Our paper on developing a no-gold-standard (NGS) technique to evaluate quantitative imaging methods with patient data in the absence of ground truth was accepted for publication in a special section of the Journal of Medical Imaging (link).
This work was in collaboration with radiologists at the Johns Hopkins Division of Nuclear Medicine. We were interested in being able to evaluate segmentation methods for PET images based on how reliably they could assist in computing quantitative imaging biomarkers such as metabolic tumor volume (MTV). The issue was that a gold standard for the imaging biomarker value was not available, as is typically the case. To address this issue, in this paper, we developed a NGS technique, along with developing methods to overcome some practical difficulties in applying this technique to patient data. The developed technique was then applied to evaluate four segmentation methods for FDG-PET imaging on the task of measuring metabolic tumor volume.

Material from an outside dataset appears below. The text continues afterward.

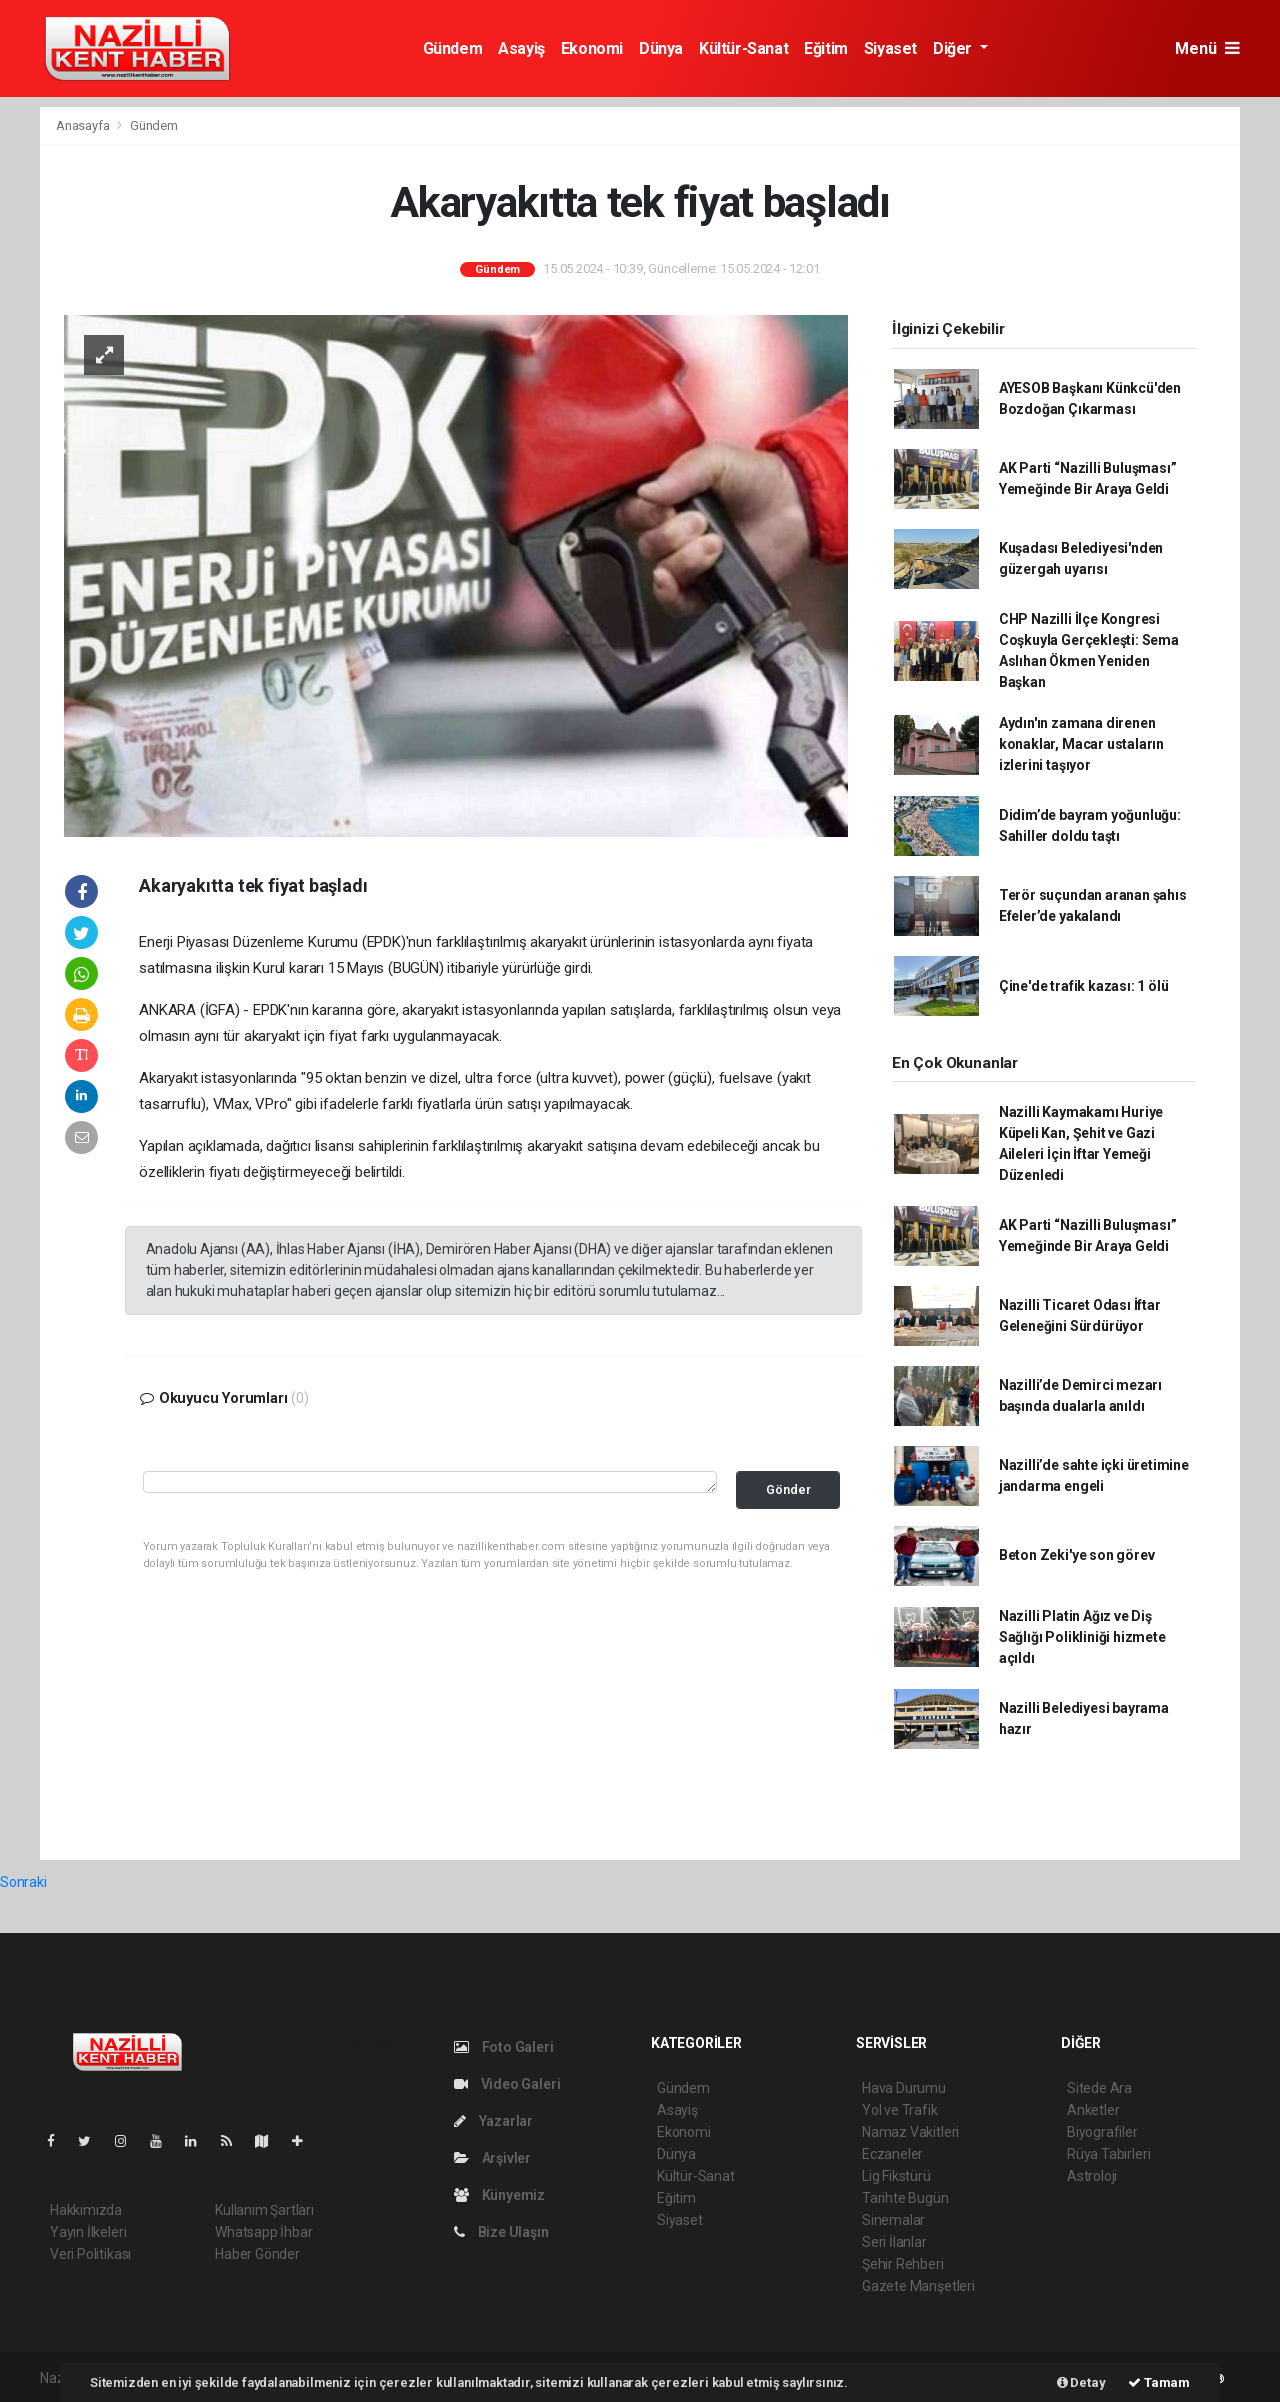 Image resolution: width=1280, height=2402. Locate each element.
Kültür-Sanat (743, 48)
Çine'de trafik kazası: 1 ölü (1084, 986)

The developed NGS framework for evaluating PET segmentation methods on the task of measuring metabolic tumor volume (MTV).
The idea of evaluating imaging methods in the absence of ground truth is undoubtedly useful but has continued to confound! In this paper, we provide an intuitive explanation of the technique. Let us know what you think!
The special section of the Journal of Medical Imaging is devoted to development, challenges, and opportunities of PET imaging (link) and was jointly edited by Drs. Norbert J. Pelc, Paul E. Kinahan, and Roderic I. Pettigrew.